(WORKING DATA begins)

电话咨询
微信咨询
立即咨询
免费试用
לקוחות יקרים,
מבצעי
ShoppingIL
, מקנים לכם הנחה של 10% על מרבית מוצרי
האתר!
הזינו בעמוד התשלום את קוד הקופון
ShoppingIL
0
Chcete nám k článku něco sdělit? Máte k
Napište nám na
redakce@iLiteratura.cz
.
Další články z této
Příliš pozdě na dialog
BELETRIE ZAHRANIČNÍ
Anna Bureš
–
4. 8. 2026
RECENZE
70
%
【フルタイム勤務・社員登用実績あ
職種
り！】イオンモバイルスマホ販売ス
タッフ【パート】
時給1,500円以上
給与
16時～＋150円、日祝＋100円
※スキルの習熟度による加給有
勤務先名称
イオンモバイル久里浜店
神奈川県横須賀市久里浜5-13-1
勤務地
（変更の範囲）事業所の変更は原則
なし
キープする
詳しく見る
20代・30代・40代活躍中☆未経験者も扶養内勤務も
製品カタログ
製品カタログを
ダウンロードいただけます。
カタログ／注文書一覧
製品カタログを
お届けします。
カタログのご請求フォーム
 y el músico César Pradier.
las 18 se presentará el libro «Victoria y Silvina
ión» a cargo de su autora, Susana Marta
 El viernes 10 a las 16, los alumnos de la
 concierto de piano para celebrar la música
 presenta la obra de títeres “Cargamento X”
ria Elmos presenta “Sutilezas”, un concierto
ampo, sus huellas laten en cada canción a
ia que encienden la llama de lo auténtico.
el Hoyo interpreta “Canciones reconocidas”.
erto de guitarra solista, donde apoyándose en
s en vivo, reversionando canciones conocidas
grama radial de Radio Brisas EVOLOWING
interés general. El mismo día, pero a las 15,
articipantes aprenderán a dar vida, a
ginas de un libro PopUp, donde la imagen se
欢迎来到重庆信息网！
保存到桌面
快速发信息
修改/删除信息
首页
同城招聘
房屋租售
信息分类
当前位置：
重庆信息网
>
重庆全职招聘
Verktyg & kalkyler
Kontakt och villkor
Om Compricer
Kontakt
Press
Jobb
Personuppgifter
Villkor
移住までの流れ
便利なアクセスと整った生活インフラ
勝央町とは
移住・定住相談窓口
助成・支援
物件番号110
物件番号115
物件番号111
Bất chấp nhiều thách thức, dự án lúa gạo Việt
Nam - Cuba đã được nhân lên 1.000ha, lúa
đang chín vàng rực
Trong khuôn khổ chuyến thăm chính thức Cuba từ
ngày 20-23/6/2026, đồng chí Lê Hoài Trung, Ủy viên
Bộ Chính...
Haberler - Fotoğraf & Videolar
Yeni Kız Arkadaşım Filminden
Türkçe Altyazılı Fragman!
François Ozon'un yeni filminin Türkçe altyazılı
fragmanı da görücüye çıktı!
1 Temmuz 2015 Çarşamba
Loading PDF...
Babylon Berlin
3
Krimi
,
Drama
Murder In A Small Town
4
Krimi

(WORKING DATA ends)

PROBLEM TO WORK ON: Beginning at the first line above, repeat exactly until the line containing "ria Elmos presenta", which is included.

RESPONSE TO THE EXERCISE:
电话咨询
微信咨询
立即咨询
免费试用
לקוחות יקרים,
מבצעי
ShoppingIL
, מקנים לכם הנחה של 10% על מרבית מוצרי
האתר!
הזינו בעמוד התשלום את קוד הקופון
ShoppingIL
0
Chcete nám k článku něco sdělit? Máte k
Napište nám na
redakce@iLiteratura.cz
.
Další články z této
Příliš pozdě na dialog
BELETRIE ZAHRANIČNÍ
Anna Bureš
–
4. 8. 2026
RECENZE
70
%
【フルタイム勤務・社員登用実績あ
職種
り！】イオンモバイルスマホ販売ス
タッフ【パート】
時給1,500円以上
給与
16時～＋150円、日祝＋100円
※スキルの習熟度による加給有
勤務先名称
イオンモバイル久里浜店
神奈川県横須賀市久里浜5-13-1
勤務地
（変更の範囲）事業所の変更は原則
なし
キープする
詳しく見る
20代・30代・40代活躍中☆未経験者も扶養内勤務も
製品カタログ
製品カタログを
ダウンロードいただけます。
カタログ／注文書一覧
製品カタログを
お届けします。
カタログのご請求フォーム
 y el músico César Pradier.
las 18 se presentará el libro «Victoria y Silvina
ión» a cargo de su autora, Susana Marta
 El viernes 10 a las 16, los alumnos de la
 concierto de piano para celebrar la música
 presenta la obra de títeres “Cargamento X”
ria Elmos presenta “Sutilezas”, un concierto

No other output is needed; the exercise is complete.